Changed dependencies from #13501 to #13501, #12894

3f8450e1-87bf-41c6-ab53-29a0552debb3 commented 11 years ago

comment:3

Hello,

Could you update your patch, there is several hunk in the last sage versions (i work without combinat to use NCSF...)

patching file sage/categories/category.py
Hunk #6 FAILED at 1090
Hunk #7 FAILED at 1200
Hunk #9 FAILED at 2003
Hunk #10 FAILED at 2084
4 out of 11 hunks FAILED -- saving rejects to file sage/categories/category.py.rej
abort: patch failed to apply

Furthermore, it could be useful to add that quickly in sage. The graded Hopf algebras seems to be the last bastion before recurrent MRO errors.

Thanks, Jean-Baptiste

simon-king-jena commented 11 years ago

comment:4

I currently have

trac_14159_weak_value_triple_dict.patch
trac_14159_use_cdef_get.patch
trac_13184_sage_5.9.beta.patch
trac_14287-rebased.patch
trac_14217_base_functionality.patch
trac_12876_category_abstract_classes_for_hom.patch
trac11935_weak_pickling_by_construction-nt.patch
trac_11935-weak_pickling_by_construction-review-ts.patch
trac_14249-coercion_without_an_element.patch
trac_12894-classcall_setter-nt.patch
trac_12895-subcategory-methods-nt.patch
trac_12895-review.patch

on top of sage-5.9.rc0 (these all have positive review or are even merged in sage-5.10.beta), and then the patch fails to apply like this:

Füge trac_13589-categories-c3_under_control-nt.patch zur Seriendatei hinzu
Wende trac_13589-categories-c3_under_control-nt.patch an
Wende Patch auf Datei sage/categories/category.py an
FEHLSCHLAG von Teilstück #1 in Zeile 94
Teilstück #6 wurde erfolgreich in Zeile 1105 mit Unschärfe 1 angewandt (16 Zeilen verschoben).
FEHLSCHLAG von Teilstück #7 in Zeile 1289
Teilstück #9 wurde erfolgreich in Zeile 2152 mit Unschärfe 1 angewandt (58 Zeilen verschoben).
2 von 11 Teilstücken sind FEHLGESCHLAGEN -- speichere Ausschuss in Datei sage/categories/category.py.rej
Patch schlug fehl und Fortsetzung unmöglich (versuche -v)
Patch schlug fehl, Fehlerabschnitte noch im Arbeitsverzeichnis
Fehler beim Anwenden. Bitte beheben und trac_13589-categories-c3_under_control-nt.patch aktualisieren

So, there is some improvement with respect to what Jean-Baptiste reports. Nevertheless, it seems that dependencies should be stated, and probably the patch needs rebasing.
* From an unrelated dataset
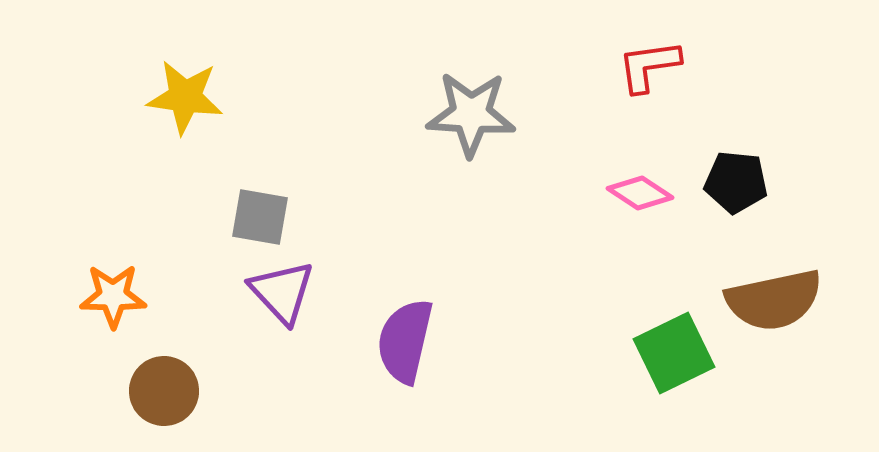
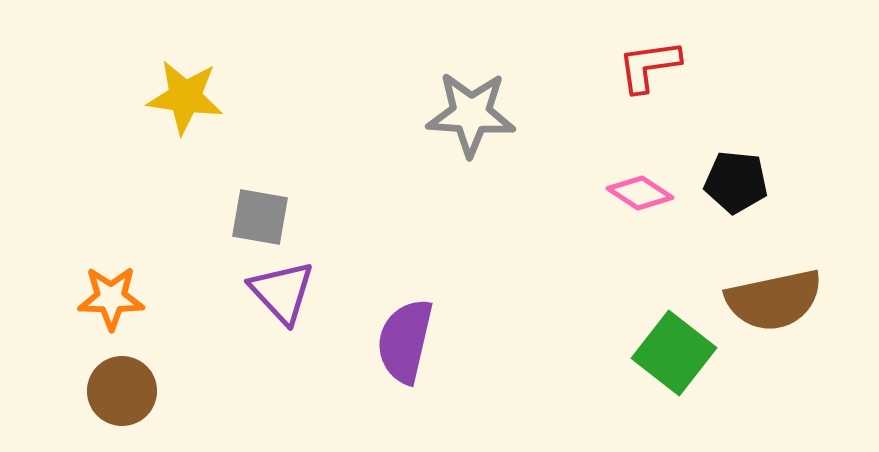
orange star: moved 2 px left, 2 px down
green square: rotated 26 degrees counterclockwise
brown circle: moved 42 px left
simon-king-jena commented 11 years ago

comment:5

In particular, the patch uses some CategoryWithAxiom, which is not defined here or in the given dependencies.

simon-king-jena commented 11 years ago

comment:6

I have not been able to find CategoryWithAxiom or category with axiom on trac.

nthiery commented 11 years ago

comment:7

Yes, this patch still needs a bit of work. It should be ready tuesday or so. You can have a look at the text in the patch where I describe the purpose and principle of the patch, but don't waste time with a more detailed review at this point!

Thanks!

simon-king-jena commented 11 years ago

comment:8

Hi Nicolas,

OK, I thought this is next, after #11935.

Best regards, Simon

nthiery commented 11 years ago

comment:9

12895 was next! And now I have to run behind :-)

Thanks for all your review work! I'll pile up some stuff for you soon and let you know :-)

nthiery commented 11 years ago

Changed dependencies from #13501, #12894 to #13501, #12894, #12895

nthiery commented 11 years ago

comment:11

Hi Simon,

The updated patch should be roughly close to completion. Most if not all tests should pass (they did when I was working on the patch in git; I may have screwed up my export back to mercurial, and/or some dependencies).

I still need to scan once again through the patch to check that everything is 100% doctested, and I also want to reread the explanations in sage.misc.c3_controlled. I'll do that tomorrow. But I think you can start reviewing it in particular checking whether the whole logic makes sense to you. Let me know if/when you start working on it so that we avoid conflicts.

Thanks! Nicolas

nthiery commented 11 years ago

Changed dependencies from #13501, #12894, #12895 to #13501, #12894, #12876, #11935, #12895

nthiery commented 11 years ago

comment:13

For info: I am running the tests now and will report when I wake up.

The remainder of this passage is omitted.